Deux incendies détruisent quinze hectares de végétation en pleine canicule dans le pays yonnais

Le centre du département de la Vendée a été frappé par deux importants feux d’espaces naturels au cours de la journée du jeudi 9 juillet, sous une chaleur étouffante atteignant les trente-huit degrés. D’après les informations rapportées par Le Journal du Pays Yonnais, un total de quinze hectares de verdure et de cultures a été ravagé par les flammes sur les communes de La Roche-sur-Yon et de La Ferrière, nécessitant un important déploiement de secours.

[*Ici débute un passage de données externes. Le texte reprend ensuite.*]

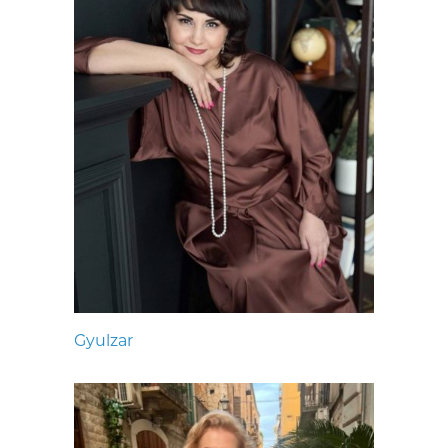
Gyulzar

Une lutte acharnée aux Brancardières avec le renfort des agriculteurs
Le premier sinistre s’est déclenché aux alentours de midi au niveau du lieu-dit des Brancardières, sur le territoire de la commune de La Roche-sur-Yon. Face à la progression rapide du brasier dans ce secteur rural, un important dispositif réunissant soixante-dix sapeurs-pompiers et plusieurs exploitants agricoles locaux a été déployé en urgence. Dans son bilan opérationnel, le Service départemental d’incendie et de secours de la Vendée a précisé que la mobilisation conjointe des secours et des tracteurs agricoles avait permis de préserver vingt-deux hectares de champs et un hectare de bois, tandis que neuf hectares de parcelles agricoles et un hectare de forêt ont été entièrement consumés par le feu.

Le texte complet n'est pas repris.